• _Problem details_: Please copy every line from the following entries in which the word "into" appears.

Collected data:
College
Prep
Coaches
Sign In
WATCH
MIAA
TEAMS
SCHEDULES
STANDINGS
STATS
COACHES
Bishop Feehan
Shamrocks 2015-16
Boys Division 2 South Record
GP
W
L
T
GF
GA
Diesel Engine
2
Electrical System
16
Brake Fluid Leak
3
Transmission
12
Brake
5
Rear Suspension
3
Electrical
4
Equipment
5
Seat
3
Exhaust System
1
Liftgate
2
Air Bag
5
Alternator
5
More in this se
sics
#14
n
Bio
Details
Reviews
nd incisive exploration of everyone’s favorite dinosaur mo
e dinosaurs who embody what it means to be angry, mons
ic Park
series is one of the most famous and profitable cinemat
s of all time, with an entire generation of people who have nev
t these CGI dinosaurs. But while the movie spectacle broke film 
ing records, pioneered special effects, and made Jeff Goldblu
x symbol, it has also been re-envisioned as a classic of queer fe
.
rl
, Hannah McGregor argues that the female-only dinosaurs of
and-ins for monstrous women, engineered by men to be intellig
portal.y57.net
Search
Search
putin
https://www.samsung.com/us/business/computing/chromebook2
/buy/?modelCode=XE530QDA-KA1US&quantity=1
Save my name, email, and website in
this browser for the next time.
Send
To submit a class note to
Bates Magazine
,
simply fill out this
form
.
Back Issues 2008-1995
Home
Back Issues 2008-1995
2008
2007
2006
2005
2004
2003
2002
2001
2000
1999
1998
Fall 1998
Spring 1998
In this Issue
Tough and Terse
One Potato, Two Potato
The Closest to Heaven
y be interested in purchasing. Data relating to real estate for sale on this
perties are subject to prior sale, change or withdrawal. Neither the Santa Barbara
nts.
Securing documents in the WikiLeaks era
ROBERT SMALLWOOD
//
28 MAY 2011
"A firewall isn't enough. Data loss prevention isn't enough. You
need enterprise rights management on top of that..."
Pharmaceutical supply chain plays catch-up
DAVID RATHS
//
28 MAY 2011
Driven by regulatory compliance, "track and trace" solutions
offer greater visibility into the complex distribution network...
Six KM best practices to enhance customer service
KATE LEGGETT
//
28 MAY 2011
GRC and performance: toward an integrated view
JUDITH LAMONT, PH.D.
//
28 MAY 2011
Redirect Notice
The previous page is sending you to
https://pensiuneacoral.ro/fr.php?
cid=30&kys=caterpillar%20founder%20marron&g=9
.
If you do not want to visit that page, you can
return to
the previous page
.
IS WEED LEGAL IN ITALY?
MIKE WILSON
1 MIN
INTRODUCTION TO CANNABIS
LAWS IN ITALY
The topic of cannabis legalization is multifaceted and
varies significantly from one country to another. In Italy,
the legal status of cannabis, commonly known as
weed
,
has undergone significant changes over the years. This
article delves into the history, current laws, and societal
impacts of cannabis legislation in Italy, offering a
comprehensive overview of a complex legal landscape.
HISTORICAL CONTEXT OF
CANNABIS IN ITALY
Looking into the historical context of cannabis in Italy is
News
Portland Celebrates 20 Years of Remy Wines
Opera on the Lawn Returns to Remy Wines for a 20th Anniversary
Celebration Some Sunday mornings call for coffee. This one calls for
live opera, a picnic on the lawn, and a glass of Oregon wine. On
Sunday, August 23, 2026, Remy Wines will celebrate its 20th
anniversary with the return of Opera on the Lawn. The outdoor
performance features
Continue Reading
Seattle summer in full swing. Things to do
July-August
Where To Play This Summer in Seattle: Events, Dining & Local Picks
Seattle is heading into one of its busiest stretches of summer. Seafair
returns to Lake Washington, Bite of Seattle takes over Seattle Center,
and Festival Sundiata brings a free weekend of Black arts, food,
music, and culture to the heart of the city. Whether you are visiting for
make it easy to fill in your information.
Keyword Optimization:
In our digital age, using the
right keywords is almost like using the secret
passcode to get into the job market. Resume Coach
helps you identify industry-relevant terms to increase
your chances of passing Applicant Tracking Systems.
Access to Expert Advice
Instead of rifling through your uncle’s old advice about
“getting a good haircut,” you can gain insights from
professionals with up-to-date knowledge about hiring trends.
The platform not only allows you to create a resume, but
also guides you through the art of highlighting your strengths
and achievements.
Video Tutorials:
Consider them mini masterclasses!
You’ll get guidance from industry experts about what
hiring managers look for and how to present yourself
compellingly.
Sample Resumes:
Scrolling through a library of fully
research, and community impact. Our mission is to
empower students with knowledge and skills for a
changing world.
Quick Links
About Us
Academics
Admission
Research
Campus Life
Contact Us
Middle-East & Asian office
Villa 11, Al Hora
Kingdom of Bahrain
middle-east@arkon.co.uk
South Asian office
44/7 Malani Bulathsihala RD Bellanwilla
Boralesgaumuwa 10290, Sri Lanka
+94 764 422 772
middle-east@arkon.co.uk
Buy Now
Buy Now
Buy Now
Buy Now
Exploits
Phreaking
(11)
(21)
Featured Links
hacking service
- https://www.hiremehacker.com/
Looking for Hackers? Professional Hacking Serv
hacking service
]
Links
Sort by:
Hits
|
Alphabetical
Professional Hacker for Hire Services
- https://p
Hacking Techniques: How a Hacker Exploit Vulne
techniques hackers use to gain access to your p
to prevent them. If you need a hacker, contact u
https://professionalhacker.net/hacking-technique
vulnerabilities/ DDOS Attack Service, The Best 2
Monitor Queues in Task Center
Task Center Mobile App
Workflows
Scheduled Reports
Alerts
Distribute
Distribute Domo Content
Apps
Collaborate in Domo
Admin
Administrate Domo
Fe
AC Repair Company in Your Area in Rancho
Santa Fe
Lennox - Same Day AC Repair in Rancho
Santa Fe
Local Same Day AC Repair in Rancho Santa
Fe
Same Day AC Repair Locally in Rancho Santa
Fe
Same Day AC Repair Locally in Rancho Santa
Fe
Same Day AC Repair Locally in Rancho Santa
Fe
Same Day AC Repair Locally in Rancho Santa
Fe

• _Completed task_:
offer greater visibility into the complex distribution network...
article delves into the history, current laws, and societal
Looking into the historical context of cannabis in Italy is
Seattle is heading into one of its busiest stretches of summer. Seafair
passcode to get into the job market. Resume Coach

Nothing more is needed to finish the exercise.